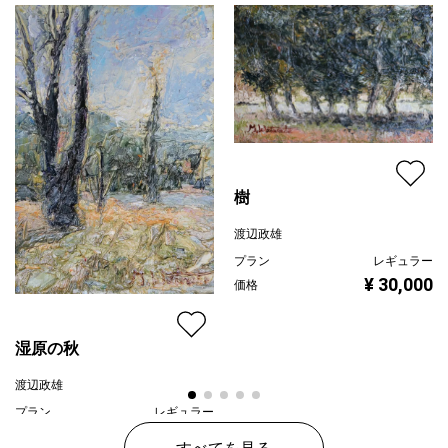
配送目安
二週間以内
樹
渡辺政雄
プラン
レギュラー
¥ 30,000
価格
湿原の秋
渡辺政雄
プラン
レギュラー
¥ 30,000
価格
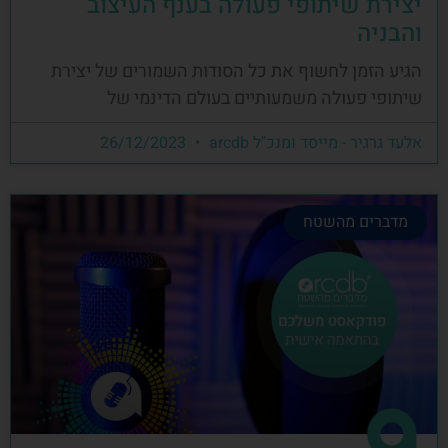
יצירת שיתופי פעולה בענף העיצוב
והבניה
הגיע הזמן לחשוף את כל הסודות השמורים של יצירת
שיתופי פעולה משמעותיים בעולם הדינמי של
אלעד גרגיר - מייסד ומנכ"ל arcdb
26/12/2023
מדברים מהשטח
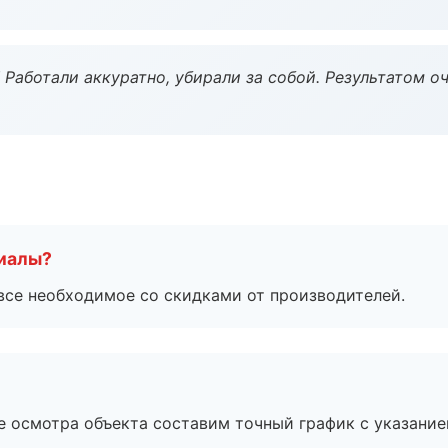
 Работали аккуратно, убирали за собой. Результатом о
риалы?
все необходимое со скидками от производителей.
е осмотра объекта составим точный график с указание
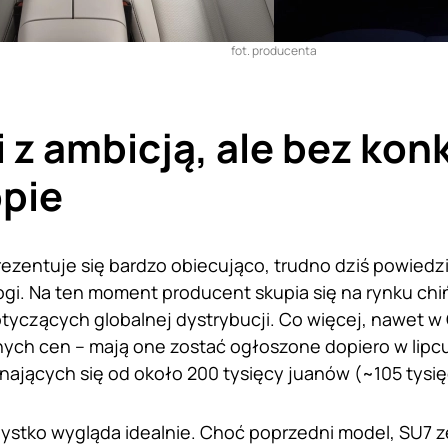
fot. producenta
 z ambicją, ale bez kon
pie
zentuje się bardzo obiecująco, trudno dziś powiedzieć
ogi. Na ten moment producent skupia się na rynku chi
yczących globalnej dystrybucji. Co więcej, nawet w
lnych cen – mają one zostać ogłoszone dopiero w lipcu
ających się od około 200 tysięcy juanów (~105 tysi
ystko wygląda idealnie. Choć poprzedni model, SU7 z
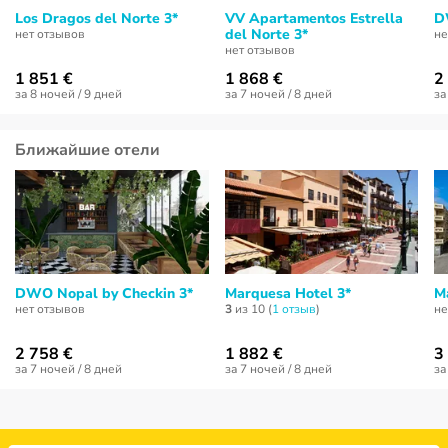
Los Dragos del Norte 3*
VV Apartamentos Estrella
D
del Norte 3*
нет отзывов
не
нет отзывов
1 851 €
1 868 €
2
за 8 ночей / 9 дней
за 7 ночей / 8 дней
за
Ближайшие отели
DWO Nopal by Checkin 3*
Marquesa Hotel 3*
M
нет отзывов
3
из 10 (
1 отзыв
)
не
2 758 €
1 882 €
3
за 7 ночей / 8 дней
за 7 ночей / 8 дней
за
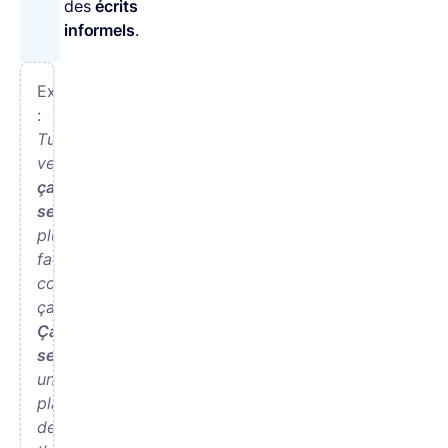
des
écrits
informels
.
Exemples
:
Tu
verras,
ça
sera
plus
facile
comme
ça.
Ça
sera
un
plaisir
de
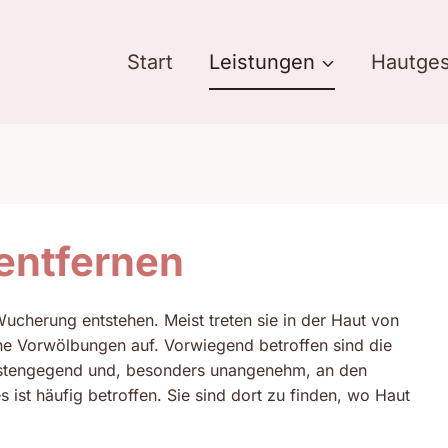
Start
Leistungen
Hautges
entfernen
ucherung entstehen. Meist treten sie in der Haut von
he Vorwölbungen auf. Vorwiegend betroffen sind die
eistengegend und, besonders unangenehm, an den
ist häufig betroffen. Sie sind dort zu finden, wo Haut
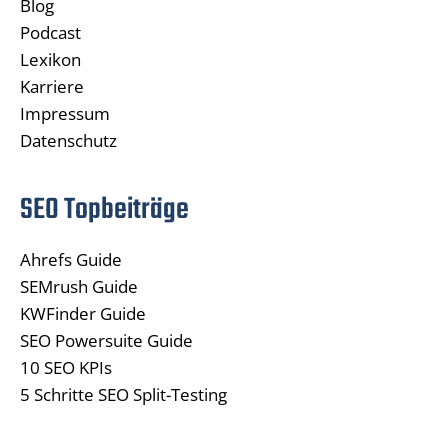
Blog
Podcast
Lexikon
Karriere
Impressum
Datenschutz
SEO Topbeiträge
Ahrefs Guide
SEMrush Guide
KWFinder Guide
SEO Powersuite Guide
10 SEO KPIs
5 Schritte SEO Split-Testing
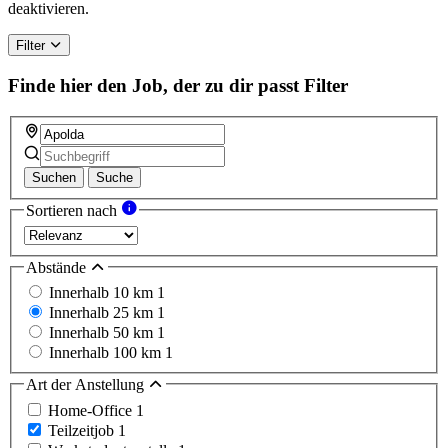
deaktivieren.
Filter
Finde hier den Job, der zu dir passt
Filter
Suchen
Suche
Sortieren nach
Abstände
Innerhalb 10 km
1
Innerhalb 25 km
1
Innerhalb 50 km
1
Innerhalb 100 km
1
Art der Anstellung
Home-Office
1
Teilzeitjob
1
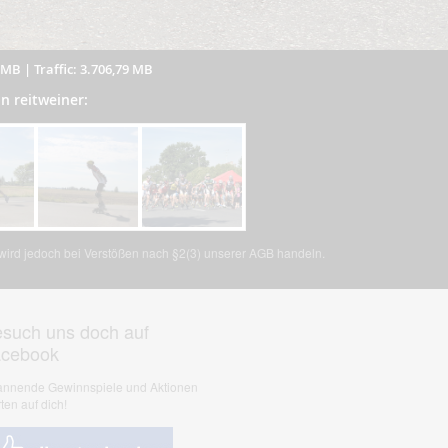
0 MB
|
Traffic: 3.706,79 MB
on reitweiner:
, wird jedoch bei Verstößen nach §2(3) unserer AGB handeln.
such uns doch auf
acebook
nnende Gewinnspiele und Aktionen
ten auf dich!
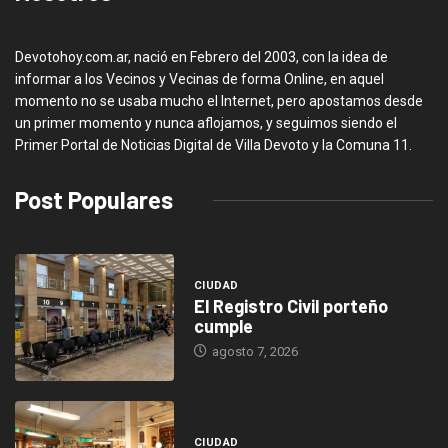
Devotohoy.com.ar, nació en Febrero del 2003, con la idea de
informar a los Vecinos y Vecinas de forma Online, en aquel
momento no se usaba mucho el Internet, pero apostamos desde
un primer momento y nunca aflojamos, y seguimos siendo el
Primer Portal de Noticias Digital de Villa Devoto y la Comuna 11.
Post Populares
CIUDAD
El Registro Civil porteño
cumple
agosto 7, 2026
CIUDAD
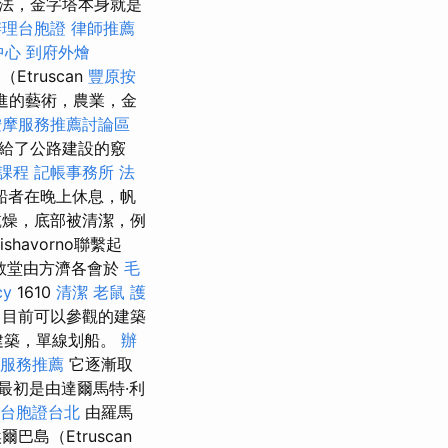
法，金字塔本身就是
辦理台胞證
律師推薦
中心
到府外燴
truscan
豐原按
先進的藝術，農業，金
按摩服務推薦討論區
給了公路建設的竅
業課程
記帳事務所
法
船者在晚上休息，帆
乾燥，底部被清潔，例
ishavorno聯繫起
教堂由方濟各會於
毛
cy
1610
清潔
老鼠
護
目前可以參觀的建築
建築，單線划船。
辦
復服務推薦
它逐漸取
最初是由達爾馬特·利
台胞證台北
由羅馬
巴島（Etruscan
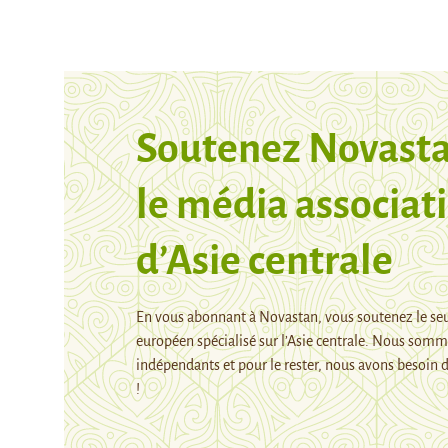
Soutenez Novasta
le média associati
d’Asie centrale
En vous abonnant à Novastan, vous soutenez le se
européen spécialisé sur l’Asie centrale. Nous som
indépendants et pour le rester, nous avons besoin d
!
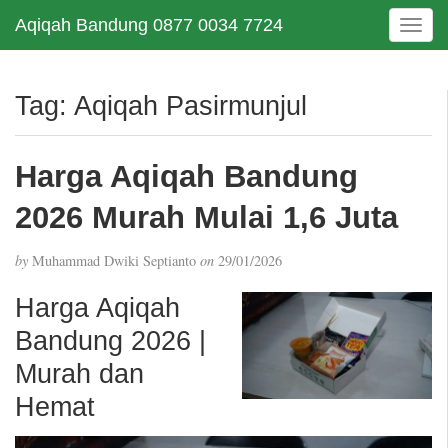
Aqiqah Bandung 0877 0034 7724
T
o
g
g
Tag:
Aqiqah Pasirmunjul
l
e
n
Harga Aqiqah Bandung
a
v
2026 Murah Mulai 1,6 Juta
i
g
by
Muhammad Dwiki Septianto
on
29/01/2026
a
t
Harga Aqiqah
i
Bandung 2026 |
o
n
Murah dan
Hemat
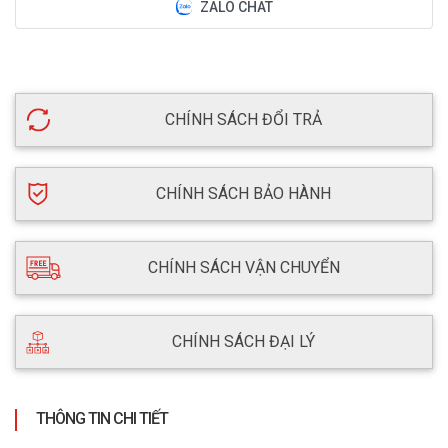
ZALO CHAT
CHÍNH SÁCH ĐỔI TRẢ
CHÍNH SÁCH BẢO HÀNH
CHÍNH SÁCH VẬN CHUYỂN
CHÍNH SÁCH ĐẠI LÝ
THÔNG TIN CHI TIẾT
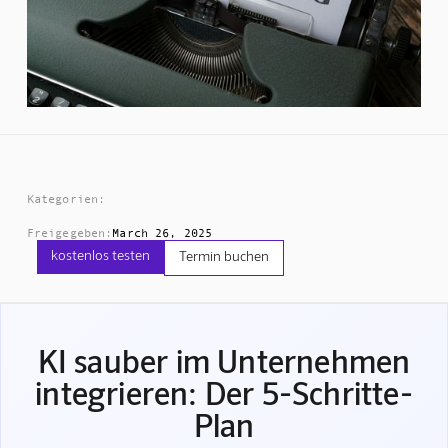
Kategorien:
Freigegeben:
March 26, 2025
kostenlos testen
Termin buchen
KI sauber im Unternehmen
integrieren: Der 5-Schritte-
Plan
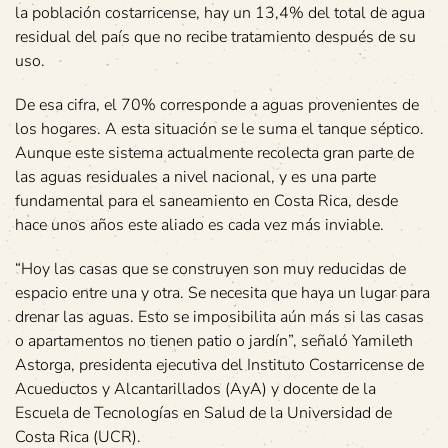
la población costarricense, hay un 13,4% del total de agua
residual del país que no recibe tratamiento después de su
uso.
De esa cifra, el 70% corresponde a aguas provenientes de
los hogares. A esta situación se le suma el tanque séptico.
Aunque este sistema actualmente recolecta gran parte de
las aguas residuales a nivel nacional, y es una parte
fundamental para el saneamiento en Costa Rica, desde
hace unos años este aliado es cada vez más inviable.
“Hoy las casas que se construyen son muy reducidas de
espacio entre una y otra. Se necesita que haya un lugar para
drenar las aguas. Esto se imposibilita aún más si las casas
o apartamentos no tienen patio o jardín”, señaló Yamileth
Astorga, presidenta ejecutiva del Instituto Costarricense de
Acueductos y Alcantarillados (AyA) y docente de la
Escuela de Tecnologías en Salud de la Universidad de
Costa Rica (UCR).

----

All lines of the listing holding the string "parte" must be returned, copied as they stand.

Aunque este sistema actualmente recolecta gran parte de
las aguas residuales a nivel nacional, y es una parte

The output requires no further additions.